Dataset entries:
--------
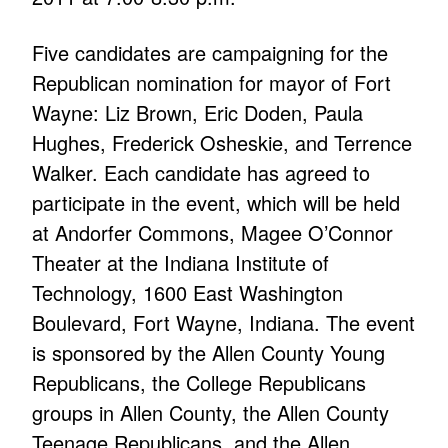
Five candidates are campaigning for the
Republican nomination for mayor of Fort
Wayne: Liz Brown, Eric Doden, Paula
Hughes, Frederick Osheskie, and Terrence
Walker. Each candidate has agreed to
participate in the event, which will be held
at Andorfer Commons, Magee O’Connor
Theater at the Indiana Institute of
Technology, 1600 East Washington
Boulevard, Fort Wayne, Indiana. The event
is sponsored by the Allen County Young
Republicans, the College Republicans
groups in Allen County, the Allen County
Teenage Republicans, and the Allen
--------
PROBLEM ::
Write out all the records exactly, omitting the images.

YOUR SOLUTION ::
Five candidates are campaigning for the
Republican nomination for mayor of Fort
Wayne: Liz Brown, Eric Doden, Paula
Hughes, Frederick Osheskie, and Terrence
Walker. Each candidate has agreed to
participate in the event, which will be held
at Andorfer Commons, Magee O’Connor
Theater at the Indiana Institute of
Technology, 1600 East Washington
Boulevard, Fort Wayne, Indiana. The event
is sponsored by the Allen County Young
Republicans, the College Republicans
groups in Allen County, the Allen County
Teenage Republicans, and the Allen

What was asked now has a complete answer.